▶ _Page images and extracted text_
============================================================

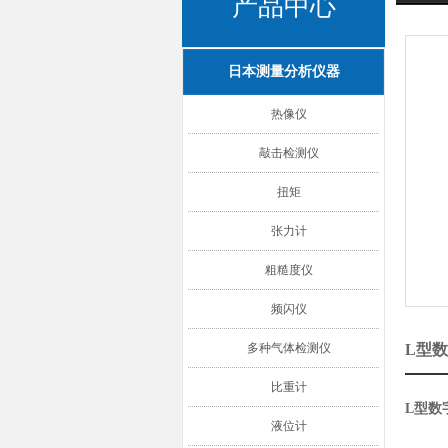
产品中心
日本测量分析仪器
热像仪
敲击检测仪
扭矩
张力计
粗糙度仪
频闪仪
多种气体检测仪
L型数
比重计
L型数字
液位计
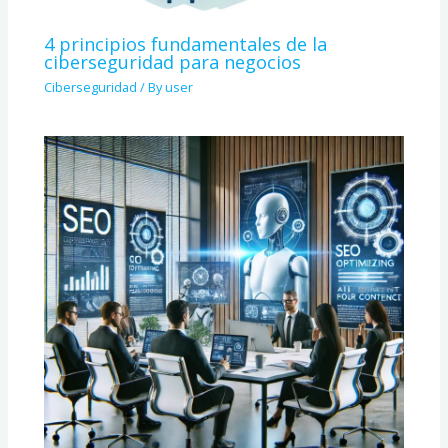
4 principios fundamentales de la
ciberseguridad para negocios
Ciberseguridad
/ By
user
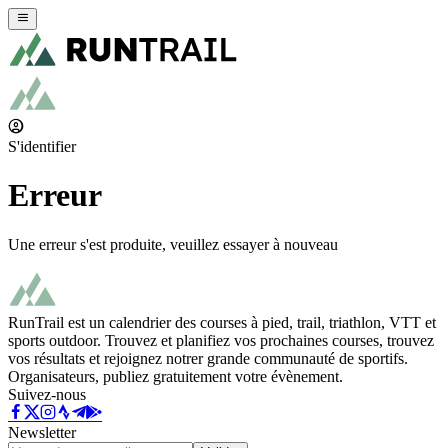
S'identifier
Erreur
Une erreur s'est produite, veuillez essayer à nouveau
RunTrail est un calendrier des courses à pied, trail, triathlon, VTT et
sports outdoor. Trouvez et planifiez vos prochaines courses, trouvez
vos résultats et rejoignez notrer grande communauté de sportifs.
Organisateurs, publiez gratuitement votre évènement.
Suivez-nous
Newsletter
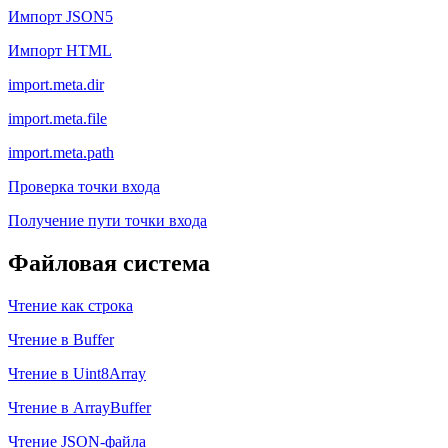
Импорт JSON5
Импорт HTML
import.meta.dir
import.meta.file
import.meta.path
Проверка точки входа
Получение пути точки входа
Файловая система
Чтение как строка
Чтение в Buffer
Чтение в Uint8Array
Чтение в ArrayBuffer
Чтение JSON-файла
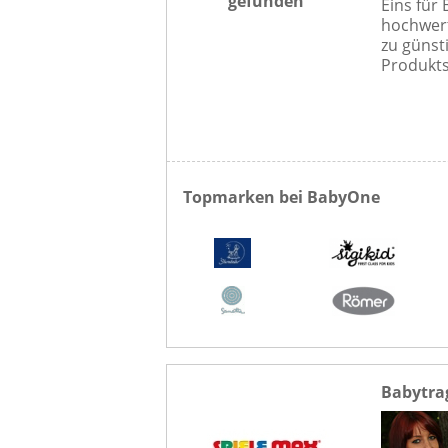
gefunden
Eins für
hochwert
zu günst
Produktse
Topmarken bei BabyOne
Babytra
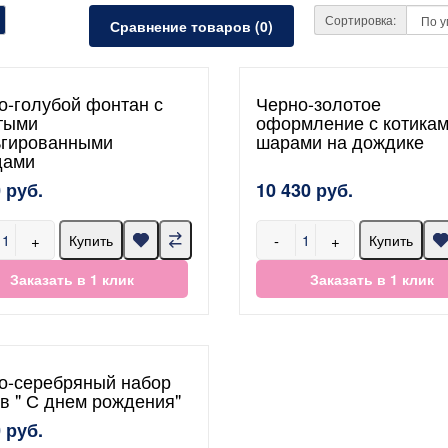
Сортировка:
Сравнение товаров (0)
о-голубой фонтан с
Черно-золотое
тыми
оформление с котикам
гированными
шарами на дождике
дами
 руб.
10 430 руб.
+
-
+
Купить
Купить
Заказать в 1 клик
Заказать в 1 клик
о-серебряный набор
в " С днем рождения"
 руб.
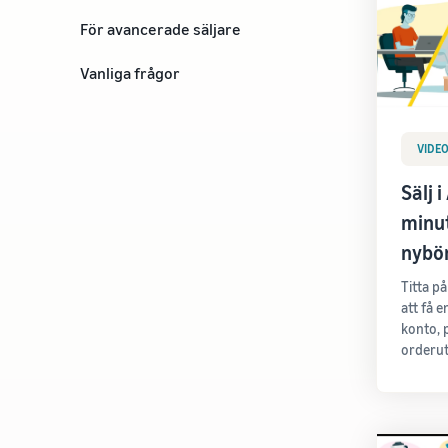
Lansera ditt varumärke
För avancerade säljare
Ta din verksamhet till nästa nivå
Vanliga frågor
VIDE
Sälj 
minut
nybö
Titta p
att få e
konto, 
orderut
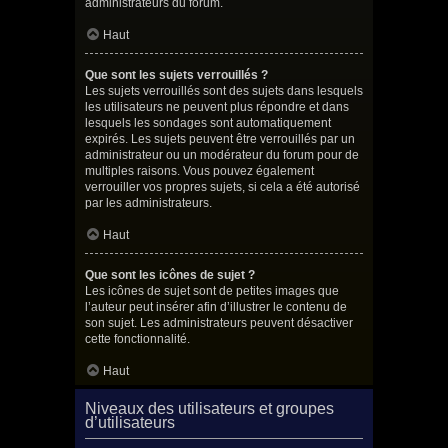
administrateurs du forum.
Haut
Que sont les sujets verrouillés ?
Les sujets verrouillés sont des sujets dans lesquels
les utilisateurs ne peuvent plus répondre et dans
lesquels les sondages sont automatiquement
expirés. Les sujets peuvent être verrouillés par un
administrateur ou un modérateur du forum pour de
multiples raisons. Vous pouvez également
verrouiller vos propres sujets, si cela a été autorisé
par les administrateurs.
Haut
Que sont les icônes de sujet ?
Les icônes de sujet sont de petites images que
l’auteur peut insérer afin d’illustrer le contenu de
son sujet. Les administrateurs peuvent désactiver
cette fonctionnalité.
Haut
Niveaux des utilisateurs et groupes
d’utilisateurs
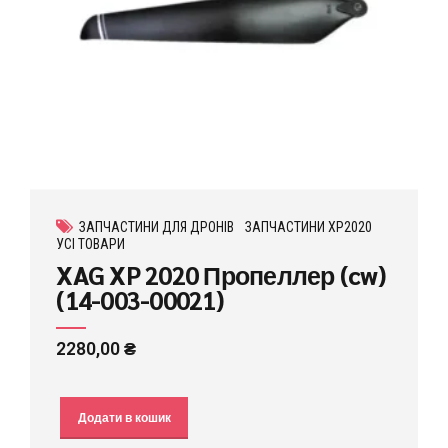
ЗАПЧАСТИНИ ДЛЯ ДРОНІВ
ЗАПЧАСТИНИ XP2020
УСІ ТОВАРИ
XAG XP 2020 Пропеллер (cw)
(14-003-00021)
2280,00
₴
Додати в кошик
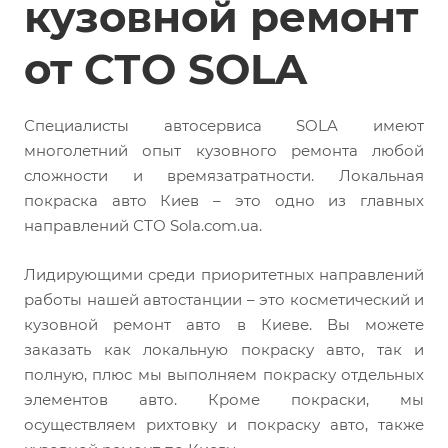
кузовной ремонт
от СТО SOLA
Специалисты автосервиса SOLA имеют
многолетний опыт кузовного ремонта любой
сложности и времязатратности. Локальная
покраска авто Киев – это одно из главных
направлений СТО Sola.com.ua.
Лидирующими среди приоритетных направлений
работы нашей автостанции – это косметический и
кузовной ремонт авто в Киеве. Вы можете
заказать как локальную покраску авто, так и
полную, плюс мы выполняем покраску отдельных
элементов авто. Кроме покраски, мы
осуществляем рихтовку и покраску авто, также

============================================================

▶ _Exercise_
Since the pictures are not part of the copy, please transcribe only the lines above from the one with "import.meta.path" through the one with "о-серебряный набор", exactly and with both ends.

▶ _Output of the task_
import.meta.path
Проверка точки входа
Получение пути точки входа
Файловая система
Чтение как строка
Чтение в Buffer
Чтение в Uint8Array
Чтение в ArrayBuffer
Чтение JSON-файла
gefunden
Eins für
hochwert
zu günst
Produktse
Topmarken bei BabyOne
Babytra
Сортировка:
Сравнение товаров (0)
о-голубой фонтан с
Черно-золотое
тыми
оформление с котикам
гированными
шарами на дождике
дами
 руб.
10 430 руб.
+
-
+
Купить
Купить
Заказать в 1 клик
Заказать в 1 клик
о-серебряный набор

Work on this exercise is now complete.